**WHAT THE TASK ASKS:** Repeat, exactly and in full, the lines of the listing below, but without any pictures.

**PROVIDED RECORDS:**
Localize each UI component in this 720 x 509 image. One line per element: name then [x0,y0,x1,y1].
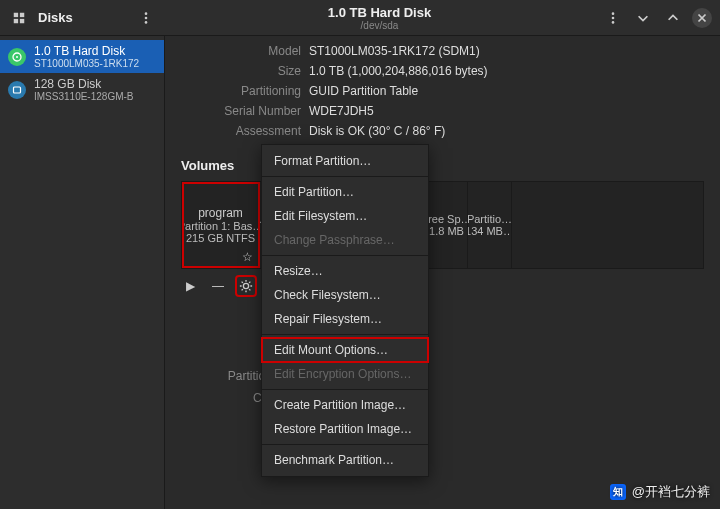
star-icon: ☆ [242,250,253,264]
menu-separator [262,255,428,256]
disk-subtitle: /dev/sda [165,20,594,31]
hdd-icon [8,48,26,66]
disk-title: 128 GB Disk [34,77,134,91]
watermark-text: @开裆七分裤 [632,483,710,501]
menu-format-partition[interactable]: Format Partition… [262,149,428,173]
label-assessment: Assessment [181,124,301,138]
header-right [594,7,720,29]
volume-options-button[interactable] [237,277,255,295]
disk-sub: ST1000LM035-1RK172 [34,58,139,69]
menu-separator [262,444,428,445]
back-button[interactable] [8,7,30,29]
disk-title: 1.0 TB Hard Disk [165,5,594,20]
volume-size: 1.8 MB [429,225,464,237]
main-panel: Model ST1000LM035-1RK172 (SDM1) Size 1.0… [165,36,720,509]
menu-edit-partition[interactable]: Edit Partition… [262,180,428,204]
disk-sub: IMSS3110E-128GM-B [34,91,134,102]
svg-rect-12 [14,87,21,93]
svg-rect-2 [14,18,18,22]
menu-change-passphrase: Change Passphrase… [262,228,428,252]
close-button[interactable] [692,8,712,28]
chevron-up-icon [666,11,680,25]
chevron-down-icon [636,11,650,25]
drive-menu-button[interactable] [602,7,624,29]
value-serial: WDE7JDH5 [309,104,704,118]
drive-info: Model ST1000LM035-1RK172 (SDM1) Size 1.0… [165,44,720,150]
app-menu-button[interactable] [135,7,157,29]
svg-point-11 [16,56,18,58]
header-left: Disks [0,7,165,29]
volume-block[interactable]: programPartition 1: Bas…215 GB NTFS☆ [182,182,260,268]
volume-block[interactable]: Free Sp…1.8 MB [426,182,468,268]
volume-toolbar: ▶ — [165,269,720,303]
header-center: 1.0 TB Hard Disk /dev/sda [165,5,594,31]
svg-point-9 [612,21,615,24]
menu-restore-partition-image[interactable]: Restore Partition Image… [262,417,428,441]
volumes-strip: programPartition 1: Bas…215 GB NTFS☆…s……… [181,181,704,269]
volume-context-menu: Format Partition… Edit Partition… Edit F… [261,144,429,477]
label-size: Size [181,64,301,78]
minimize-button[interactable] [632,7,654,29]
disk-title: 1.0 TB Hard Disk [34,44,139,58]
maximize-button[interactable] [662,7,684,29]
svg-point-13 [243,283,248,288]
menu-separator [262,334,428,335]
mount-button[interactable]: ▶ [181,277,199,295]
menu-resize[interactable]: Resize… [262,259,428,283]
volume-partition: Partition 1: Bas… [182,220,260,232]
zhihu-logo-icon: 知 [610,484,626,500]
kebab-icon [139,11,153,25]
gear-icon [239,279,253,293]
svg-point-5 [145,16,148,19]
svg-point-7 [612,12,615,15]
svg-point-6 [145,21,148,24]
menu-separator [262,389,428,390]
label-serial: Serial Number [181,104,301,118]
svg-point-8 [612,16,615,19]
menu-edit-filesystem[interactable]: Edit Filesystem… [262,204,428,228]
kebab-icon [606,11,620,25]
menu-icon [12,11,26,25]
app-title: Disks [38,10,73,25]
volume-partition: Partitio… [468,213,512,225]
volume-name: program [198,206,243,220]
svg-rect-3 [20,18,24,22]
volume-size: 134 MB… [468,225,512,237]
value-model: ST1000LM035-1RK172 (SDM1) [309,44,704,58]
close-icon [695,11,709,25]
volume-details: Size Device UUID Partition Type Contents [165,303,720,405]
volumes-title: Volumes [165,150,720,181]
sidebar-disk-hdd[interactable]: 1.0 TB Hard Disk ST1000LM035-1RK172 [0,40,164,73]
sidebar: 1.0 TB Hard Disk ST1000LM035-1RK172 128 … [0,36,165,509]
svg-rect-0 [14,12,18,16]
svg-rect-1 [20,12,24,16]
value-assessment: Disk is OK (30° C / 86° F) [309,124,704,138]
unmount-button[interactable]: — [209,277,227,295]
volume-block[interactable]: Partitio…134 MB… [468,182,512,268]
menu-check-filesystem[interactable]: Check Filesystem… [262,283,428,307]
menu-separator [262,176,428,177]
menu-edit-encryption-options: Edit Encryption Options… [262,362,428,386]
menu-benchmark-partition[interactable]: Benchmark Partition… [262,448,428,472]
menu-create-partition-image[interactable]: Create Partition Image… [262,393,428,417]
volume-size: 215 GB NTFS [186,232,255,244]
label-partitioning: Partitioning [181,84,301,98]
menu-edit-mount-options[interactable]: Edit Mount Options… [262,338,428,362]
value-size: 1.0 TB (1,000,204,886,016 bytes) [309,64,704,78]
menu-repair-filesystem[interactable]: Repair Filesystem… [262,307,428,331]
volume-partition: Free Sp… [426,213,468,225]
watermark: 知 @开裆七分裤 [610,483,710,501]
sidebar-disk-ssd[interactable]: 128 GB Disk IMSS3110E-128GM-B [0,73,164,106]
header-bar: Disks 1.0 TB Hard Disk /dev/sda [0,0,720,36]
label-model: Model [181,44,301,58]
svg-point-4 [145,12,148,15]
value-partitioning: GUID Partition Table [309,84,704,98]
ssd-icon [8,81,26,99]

**ANSWER TO THE EXERCISE:**
Localize each UI component in this 720 x 509 image. One line per element: name then [x0,y0,x1,y1].
star-icon: ☆ [242,250,253,264]
menu-separator [262,255,428,256]
disk-subtitle: /dev/sda [165,20,594,31]
hdd-icon [8,48,26,66]
disk-title: 128 GB Disk [34,77,134,91]
watermark-text: @开裆七分裤 [632,483,710,501]
menu-format-partition[interactable]: Format Partition… [262,149,428,173]
label-assessment: Assessment [181,124,301,138]
header-right [594,7,720,29]
volume-options-button[interactable] [237,277,255,295]
disk-sub: ST1000LM035-1RK172 [34,58,139,69]
menu-separator [262,444,428,445]
back-button[interactable] [8,7,30,29]
disk-title: 1.0 TB Hard Disk [165,5,594,20]
volume-size: 1.8 MB [429,225,464,237]
main-panel: Model ST1000LM035-1RK172 (SDM1) Size 1.0… [165,36,720,509]
menu-edit-partition[interactable]: Edit Partition… [262,180,428,204]
disk-sub: IMSS3110E-128GM-B [34,91,134,102]
svg-rect-12 [14,87,21,93]
svg-rect-2 [14,18,18,22]
menu-change-passphrase: Change Passphrase… [262,228,428,252]
close-button[interactable] [692,8,712,28]
chevron-up-icon [666,11,680,25]
chevron-down-icon [636,11,650,25]
drive-menu-button[interactable] [602,7,624,29]
value-serial: WDE7JDH5 [309,104,704,118]
drive-info: Model ST1000LM035-1RK172 (SDM1) Size 1.0… [165,44,720,150]
app-menu-button[interactable] [135,7,157,29]
svg-point-11 [16,56,18,58]
header-left: Disks [0,7,165,29]
volume-block[interactable]: programPartition 1: Bas…215 GB NTFS☆ [182,182,260,268]
volume-block[interactable]: Free Sp…1.8 MB [426,182,468,268]
volume-toolbar: ▶ — [165,269,720,303]
header-center: 1.0 TB Hard Disk /dev/sda [165,5,594,31]
svg-point-9 [612,21,615,24]
menu-restore-partition-image[interactable]: Restore Partition Image… [262,417,428,441]
volumes-strip: programPartition 1: Bas…215 GB NTFS☆…s……… [181,181,704,269]
volume-context-menu: Format Partition… Edit Partition… Edit F… [261,144,429,477]
label-size: Size [181,64,301,78]
minimize-button[interactable] [632,7,654,29]
disk-title: 1.0 TB Hard Disk [34,44,139,58]
maximize-button[interactable] [662,7,684,29]
svg-point-13 [243,283,248,288]
menu-separator [262,334,428,335]
mount-button[interactable]: ▶ [181,277,199,295]
menu-resize[interactable]: Resize… [262,259,428,283]
volume-partition: Partition 1: Bas… [182,220,260,232]
zhihu-logo-icon: 知 [610,484,626,500]
kebab-icon [139,11,153,25]
gear-icon [239,279,253,293]
svg-point-5 [145,16,148,19]
svg-point-7 [612,12,615,15]
svg-point-6 [145,21,148,24]
menu-separator [262,389,428,390]
label-serial: Serial Number [181,104,301,118]
svg-point-8 [612,16,615,19]
menu-edit-filesystem[interactable]: Edit Filesystem… [262,204,428,228]
kebab-icon [606,11,620,25]
menu-icon [12,11,26,25]
app-title: Disks [38,10,73,25]
volume-partition: Partitio… [468,213,512,225]
volume-name: program [198,206,243,220]
svg-rect-3 [20,18,24,22]
volume-size: 134 MB… [468,225,512,237]
value-model: ST1000LM035-1RK172 (SDM1) [309,44,704,58]
close-icon [695,11,709,25]
volume-details: Size Device UUID Partition Type Contents [165,303,720,405]
volumes-title: Volumes [165,150,720,181]
sidebar-disk-hdd[interactable]: 1.0 TB Hard Disk ST1000LM035-1RK172 [0,40,164,73]
sidebar: 1.0 TB Hard Disk ST1000LM035-1RK172 128 … [0,36,165,509]
svg-rect-0 [14,12,18,16]
svg-rect-1 [20,12,24,16]
value-assessment: Disk is OK (30° C / 86° F) [309,124,704,138]
unmount-button[interactable]: — [209,277,227,295]
volume-block[interactable]: Partitio…134 MB… [468,182,512,268]
menu-check-filesystem[interactable]: Check Filesystem… [262,283,428,307]
menu-separator [262,176,428,177]
menu-edit-encryption-options: Edit Encryption Options… [262,362,428,386]
menu-benchmark-partition[interactable]: Benchmark Partition… [262,448,428,472]
menu-create-partition-image[interactable]: Create Partition Image… [262,393,428,417]
volume-size: 215 GB NTFS [186,232,255,244]
label-partitioning: Partitioning [181,84,301,98]
menu-edit-mount-options[interactable]: Edit Mount Options… [262,338,428,362]
value-size: 1.0 TB (1,000,204,886,016 bytes) [309,64,704,78]
menu-repair-filesystem[interactable]: Repair Filesystem… [262,307,428,331]
volume-partition: Free Sp… [426,213,468,225]
watermark: 知 @开裆七分裤 [610,483,710,501]
sidebar-disk-ssd[interactable]: 128 GB Disk IMSS3110E-128GM-B [0,73,164,106]
header-bar: Disks 1.0 TB Hard Disk /dev/sda [0,0,720,36]
label-model: Model [181,44,301,58]
svg-point-4 [145,12,148,15]
value-partitioning: GUID Partition Table [309,84,704,98]
ssd-icon [8,81,26,99]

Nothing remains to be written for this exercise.